124 It is commonly the case, as referred to above, that whilst it cannot be established that a "failing" or a "missed opportunity" was of itself a cause of death, conversely it can't be known what the outcome would have been if the failing had not occurred or the opportunity (to do a task in accordance with policy/the correct way) had not been missed.

Recommendation 2

That the drug and alcohol substance withdrawal monitoring form used by Justice Health be amended to incorporate, firstly, guidance regarding the frequency of observations recommended for patients in alcohol withdrawal, and secondly, a field which can be used by practitioners to indicate the plan for the frequency of observations for the patient.

125 Counsel assisting submitted that in his evidence Dr Brown considered that the current alcohol withdrawal form is deficient because it does not include any of the possible recommendations on observations or a space to write down the plan for frequency of monitoring and that Dr Lagios agreed that those inclusions would be useful. Additionally, counsel noted that as a matter of common sense, if there is a prompt for this information to be written on a form, there is a greater chance that it will be recorded.I accept those submissions.

126 There was no opposition to the recommendation being made. I shall make it, in the suggested form.

Recommendation 3 That consideration be given to sending out or publishing a short communication to Justice Health staff which emphasises the importance of proper ventilation during CPR.

127 Counsel assisting submitted that the evidence before the Court was that all Justice Health medical staff have CPR training on a yearly basis. The three nurses who performed CPR on Dushy had received training just a few months prior to his death. Each were experienced nurses.

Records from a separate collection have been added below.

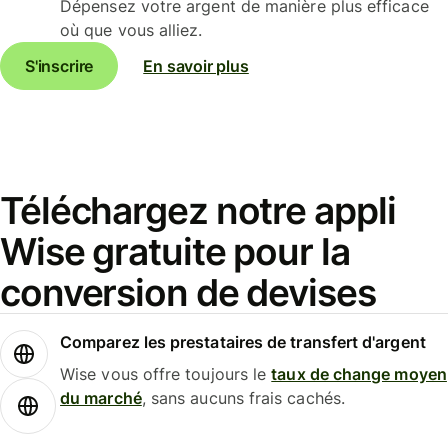
Dépensez votre argent de manière plus efficace
où que vous alliez.
S'inscrire
En savoir plus
Téléchargez notre appli
Wise gratuite pour la
conversion de devises
Comparez les prestataires de transfert d'argent
Wise vous offre toujours le
taux de change moyen
du marché
, sans aucuns frais cachés.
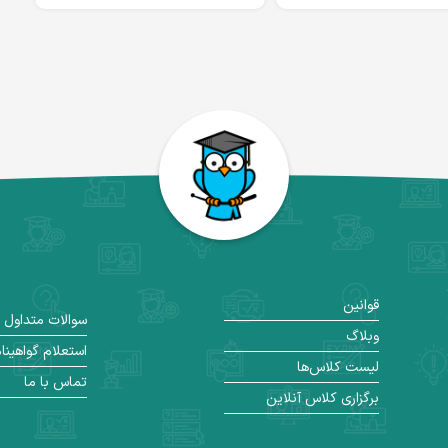
قوانین
سوالات متداول
وبلاگ
استعلام گواهینا
لیست کلاس‌ها
تماس با ما
برگزاری کلاس آنلاین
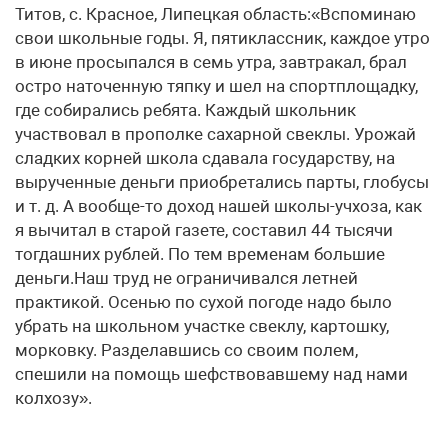
Титов, с. Красное, Липецкая область:«Вспоминаю
свои школьные годы. Я, пятиклассник, каждое утро
в июне просыпался в семь утра, завтракал, брал
остро наточенную тяпку и шел на спортплощадку,
где собирались ребята. Каждый школьник
участвовал в прополке сахарной свеклы. Урожай
сладких корней школа сдавала государству, на
вырученные деньги приобретались парты, глобусы
и т. д. А вообще-то доход нашей школы-учхоза, как
я вычитал в старой газете, составил 44 тысячи
тогдашних рублей. По тем временам большие
деньги.Наш труд не ограничивался летней
практикой. Осенью по сухой погоде надо было
убрать на школьном участке свеклу, картошку,
морковку. Разделавшись со своим полем,
спешили на помощь шефствовавшему над нами
колхозу».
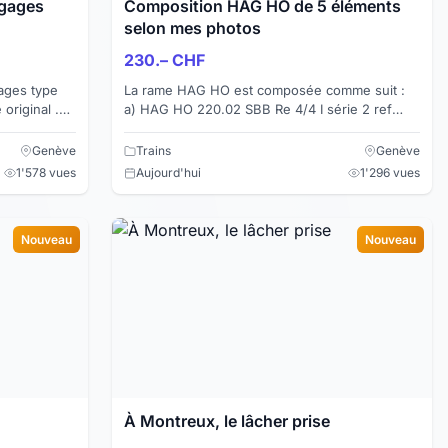
agages
Composition HAG HO de 5 éléments
selon mes photos
230.– CHF
ages type
La rame HAG HO est composée comme suit :
riginal .
a) HAG HO 220.02 SBB Re 4/4 I série 2 ref
10035 Biel sans emballage d'origine . Lampes
rondes, 2 gri...
Genève
Trains
Genève
1'578 vues
Aujourd'hui
1'296 vues
Nouveau
Nouveau
À Montreux, le lâcher prise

128 Counsel further submitted that whilst the deficiencies in CPR in this case are unlikely to reflect a lack of training, they do nevertheless provide a basis for a reminder of the importance of ventilation. This is particularly so given Professor Brown's criticism.

129 In supporting that the recommendation be made Justice Health noted that whilst up to date training materials are currently provided to staff in Basic Life Support

Training the circumstances of Vishy's death dictated that an appropriately worded "important notice" should be sent to staff.

130 I will make the recommendation in the suggested form.

Recommendation four Consideration be given to seeking an allocation of funding from the Ministry of Health. for the staffing of drug and alcohol remote offsite and after hours service shifts until 11pm with an on-call service to continue to be provided from 11pm onwards.

131 The evidence established that the D&A ROAMS staff performing on-call services (as distinct from being on shift) both in 2019 and continuing to the date of inquest, were not required to create clinical records and were not required to access patient records, although post-COVID the majority of staff have the ability and in fact do access patient records. An issue focussed on at inquest was the deficiency in the clinical records concerning the conversation between RN Boorer and the D&A ROAMS doctor, Dr Meldrum.

132 Dushy entered into MRRC, the largest reception centre in the state, at 8pm on a Friday. He was one of 40 new receptions. RN Boorer gave evidence that on reception at MRRC up to 50% of arriving inmates present with some form of drug and alcohol use or withdrawal. Dr Meldrum was "on call" rather than working a designated shift.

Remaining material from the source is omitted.